In [8]:
#want to use dataset
!pip -q install google-generativeai  langchain_experimental
!pip -q install google-generativeai faiss-cpu chromadb unstructured
!pip show langchain

Name: langchain
Version: 0.0.337
Summary: Building applications with LLMs through composability
Home-page: https://github.com/langchain-ai/langchain
Author: 
Author-email: 
License: MIT
Location: /Library/Frameworks/Python.framework/Versions/3.11/lib/python3.11/site-packages
Requires: aiohttp, anyio, dataclasses-json, jsonpatch, langsmith, numpy, pydantic, PyYAML, requests, SQLAlchemy, tenacity
Required-by: langchain-experimental


In [9]:
from dotenv import load_dotenv
import os
import google.generativeai as genai

load_dotenv('secrets.env')  # This loads the variables from .env
os.environ["GOOGLE_API_KEY"] = os.getenv("GOOGLE_API_KEY")
genai.configure(api_key=os.environ["GOOGLE_API_KEY"])

In [10]:
from langchain.llms import GooglePalm
from langchain.chat_models import ChatGooglePalm
from langchain.prompts.chat import (#different tokens-> keep track of where input is coming from-> allows control over context, eg. model should prioritise system over user
    ChatPromptTemplate,
    SystemMessagePromptTemplate,
    AIMessagePromptTemplate,
    HumanMessagePromptTemplate,
)
from langchain.schema import AIMessage, HumanMessage, SystemMessage
from langchain.schema import (
    ChatGeneration,
    ChatResult,
)

In [11]:
llm = GooglePalm(temperature=0.1)
llm("what is the meaning of life?")

'To find your purpose and live it authentically.'

we can separate system input (more context for our inputs) and user input

In [12]:
chat = ChatGooglePalm(
    model="models/chat-bison-001",
    temperature=0.1,
    )   
messages = [
    SystemMessage(
        content="You answer as if you were Yoda." #context from system 
    ),
    HumanMessage(
        content="tell me something about fruit" #user query
    ),
]
chat(messages) 


ChatMessage(content='Fruit, a gift from the Force, it is. Nutritious and delicious, it can be. A healthy snack, it makes.', role='1')

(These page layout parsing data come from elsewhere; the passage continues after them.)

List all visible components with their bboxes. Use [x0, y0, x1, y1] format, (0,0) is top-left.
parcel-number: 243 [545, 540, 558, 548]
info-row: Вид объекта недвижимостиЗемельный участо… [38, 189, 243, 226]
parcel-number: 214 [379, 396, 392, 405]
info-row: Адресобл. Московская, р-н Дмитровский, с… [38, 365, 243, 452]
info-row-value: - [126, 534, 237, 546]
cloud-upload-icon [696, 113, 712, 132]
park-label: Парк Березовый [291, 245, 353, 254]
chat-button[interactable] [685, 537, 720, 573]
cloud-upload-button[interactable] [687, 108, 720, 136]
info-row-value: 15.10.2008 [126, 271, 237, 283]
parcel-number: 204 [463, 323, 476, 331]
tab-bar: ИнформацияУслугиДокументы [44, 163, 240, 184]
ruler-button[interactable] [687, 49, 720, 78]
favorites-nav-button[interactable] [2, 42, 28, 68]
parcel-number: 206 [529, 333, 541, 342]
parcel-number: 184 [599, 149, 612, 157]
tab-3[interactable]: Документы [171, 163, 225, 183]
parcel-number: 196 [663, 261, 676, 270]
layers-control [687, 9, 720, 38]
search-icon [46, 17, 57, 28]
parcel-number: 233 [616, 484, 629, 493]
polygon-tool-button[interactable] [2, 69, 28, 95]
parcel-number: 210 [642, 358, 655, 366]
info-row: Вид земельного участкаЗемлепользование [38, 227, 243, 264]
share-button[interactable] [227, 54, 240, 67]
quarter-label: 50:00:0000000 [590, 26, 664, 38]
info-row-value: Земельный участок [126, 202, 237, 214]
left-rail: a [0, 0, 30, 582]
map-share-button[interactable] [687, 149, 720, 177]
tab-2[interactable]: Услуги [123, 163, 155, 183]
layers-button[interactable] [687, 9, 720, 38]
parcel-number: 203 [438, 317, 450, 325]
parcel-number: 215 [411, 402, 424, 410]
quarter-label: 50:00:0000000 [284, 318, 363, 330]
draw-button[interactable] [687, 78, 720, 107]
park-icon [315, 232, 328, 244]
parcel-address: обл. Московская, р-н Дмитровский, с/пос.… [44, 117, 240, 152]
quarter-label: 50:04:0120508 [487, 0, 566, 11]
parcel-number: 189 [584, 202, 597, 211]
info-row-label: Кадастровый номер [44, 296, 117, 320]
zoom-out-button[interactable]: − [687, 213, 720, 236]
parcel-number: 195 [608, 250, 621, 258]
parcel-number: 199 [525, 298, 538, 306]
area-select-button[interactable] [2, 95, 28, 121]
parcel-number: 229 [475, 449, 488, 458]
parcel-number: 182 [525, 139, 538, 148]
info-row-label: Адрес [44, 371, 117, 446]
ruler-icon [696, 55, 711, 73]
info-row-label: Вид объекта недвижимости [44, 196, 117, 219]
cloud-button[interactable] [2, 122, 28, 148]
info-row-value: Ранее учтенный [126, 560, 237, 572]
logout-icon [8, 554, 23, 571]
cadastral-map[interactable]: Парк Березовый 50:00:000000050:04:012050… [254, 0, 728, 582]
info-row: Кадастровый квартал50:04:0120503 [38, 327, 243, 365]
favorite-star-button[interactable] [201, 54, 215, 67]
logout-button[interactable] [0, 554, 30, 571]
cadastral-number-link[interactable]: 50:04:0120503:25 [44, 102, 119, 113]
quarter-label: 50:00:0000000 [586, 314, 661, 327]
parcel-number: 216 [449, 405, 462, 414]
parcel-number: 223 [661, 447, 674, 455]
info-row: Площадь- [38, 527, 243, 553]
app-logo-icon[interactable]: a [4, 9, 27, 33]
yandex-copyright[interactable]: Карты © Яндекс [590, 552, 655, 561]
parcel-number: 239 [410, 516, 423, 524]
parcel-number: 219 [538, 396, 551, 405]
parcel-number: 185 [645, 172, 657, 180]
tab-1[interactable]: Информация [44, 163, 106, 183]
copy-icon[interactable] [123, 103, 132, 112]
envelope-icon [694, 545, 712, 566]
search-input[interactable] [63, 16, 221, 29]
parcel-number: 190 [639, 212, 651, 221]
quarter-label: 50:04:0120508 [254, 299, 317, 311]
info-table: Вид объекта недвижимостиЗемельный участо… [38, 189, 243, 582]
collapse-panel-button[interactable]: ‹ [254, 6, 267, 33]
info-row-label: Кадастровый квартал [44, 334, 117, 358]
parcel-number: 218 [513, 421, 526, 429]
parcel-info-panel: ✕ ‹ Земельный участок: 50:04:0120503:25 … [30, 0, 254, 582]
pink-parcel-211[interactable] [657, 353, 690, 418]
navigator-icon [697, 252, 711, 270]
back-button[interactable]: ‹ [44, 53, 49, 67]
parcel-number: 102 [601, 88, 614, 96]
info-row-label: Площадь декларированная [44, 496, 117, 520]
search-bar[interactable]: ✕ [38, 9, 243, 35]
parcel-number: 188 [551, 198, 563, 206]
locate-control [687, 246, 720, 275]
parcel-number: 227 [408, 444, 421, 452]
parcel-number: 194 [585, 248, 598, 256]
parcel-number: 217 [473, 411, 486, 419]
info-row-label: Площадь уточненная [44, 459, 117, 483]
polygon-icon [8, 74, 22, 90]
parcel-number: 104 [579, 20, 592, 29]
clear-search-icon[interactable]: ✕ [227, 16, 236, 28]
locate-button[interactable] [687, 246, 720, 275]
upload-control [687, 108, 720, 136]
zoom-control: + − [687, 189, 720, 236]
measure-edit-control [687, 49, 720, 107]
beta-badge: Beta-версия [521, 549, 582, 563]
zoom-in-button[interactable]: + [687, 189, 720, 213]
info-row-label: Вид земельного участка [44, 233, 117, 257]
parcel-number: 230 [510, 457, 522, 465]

Now we want to parse in the Star Wars API (SWAPI) to give our model information on star wars.

In [56]:
import requests

def fetch_and_extract_identifier(url):
    response = requests.get(url)
    data = response.json()
    category = url.split("/")[4]  # Extract the category from the URL
    if category == "films":
        return data.get("title")
    else:
        return data.get("name")

def simplify_data(data): #if encounter a nested url, replace with name/title of object
    if isinstance(data, dict):
        for key, value in data.items():
            if isinstance(value, str) and (value.startswith("http://") or value.startswith("https://")):
                data[key] = fetch_and_extract_identifier(value)
            elif isinstance(value, list):
                data[key] = [fetch_and_extract_identifier(item) if (isinstance(item, str) and (item.startswith("http://") or item.startswith("https://"))) else item for item in value]
            elif isinstance(value, dict):
                simplify_data(value)
    elif isinstance(data, list):
        for i, item in enumerate(data):
            if isinstance(item, str) and (item.startswith("http://") or item.startswith("https://")):
                data[i] = fetch_and_extract_identifier(item)
            elif isinstance(item, dict):
                simplify_data(item)

def fetch_swapi_data(endpoint):
    url = f"https://swapi.dev/api/{endpoint}/"
    items = []
    while url:
        response = requests.get(url)
        data = response.json()
        items.extend(data['results'])
        url = data['next']  # Pagination
    return items

def embed_data_for_llm_rag():
    categories = ["starships", "vehicles", "films", "planets", "species", "people"]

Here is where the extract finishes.